EU will Reisefreiheit ab Sieben-Tage-Inzidenz von 25, Tirol zögert
Reisefreiheit für Geimpfte und jene aus Gebieten mit einer Sieben-Tage-Inzidenz von 25. Pass dauert noch.
Wien, Innsbruck – Die EU-Kommission hat sich für eine weitgehende Reisefreiheit für vollständig Geimpfte in Europa ausgesprochen. Sie sollten nicht mehr in Quarantäne und auch keine Tests mehr vorweisen müssen, erklärte die Brüsseler Behörde am Montag. Für Genesene solle dies ein halbes Jahr lang gelten. Kinder unter sechs Jahren in Begleitung ihrer geimpften oder genesenen Eltern müssten nicht in Quarantäne, von älteren könnten aber Tests verlangt werden.
Alle Reisenden aus Ländern mit einer Sieben-Tage-Inzidenz von unter 25 sollten ohnehin keinen Beschränkungen unterliegen. Dies ist in der EU derzeit aber nur bei Malta der Fall. Österreich liegt derzeit bei 36 mit sinkender Tendenz. Die Bundesländer Burgenland und Salzburg liegen unter der 25er-Marke, alle anderen darüber. Mit den vorgeschlagenen Regelungen will die EU die zahlreichen Einzelregelungen der Länder bei den Reisen aufheben. Die Vorschläge werden jetzt den Mitgliedsstaaten vorgelegt, die sie billigen müssen.

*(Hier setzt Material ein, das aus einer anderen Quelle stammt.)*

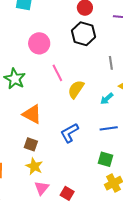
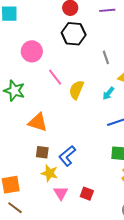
blue L-shape: (69, 133) -> (67, 156), moved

Tirol will sich weiterhin am Bund orientieren
Tirols Landeshauptmann Günther Platter konnte sich gestern auf keine Inzidenz-Zahl festlegen, ab der er sich dafür einsetzen würde, Corona-Maßnahmen wie beispielsweise das Testen von Gesunden oder das Maskentragen in den Schulen abzuschaffen.
Tirol orientiere sich weiterhin an den Vorgaben seitens des Bundes, erklärte Platter. Es mehren sich die Stimmen, dass bei derart niedrigen Inzidenzzahlen bestimmte Maßnahmen wegfallen sollen. „Die Maßnahmen sollen sicherstellen, dass die Inzidenzen insgesamt weiterhin niedrig bleiben.“ Ein- und Ausreisetests wie jene im Pitztal seien nötig, damit Infektionsketten unterbrochen werden könnten. „Die Tests sind weiterhin wesentlich.“ Derzeit sind 521 Menschen in Tirol positiv getestet bei 755.000 Einwohnern.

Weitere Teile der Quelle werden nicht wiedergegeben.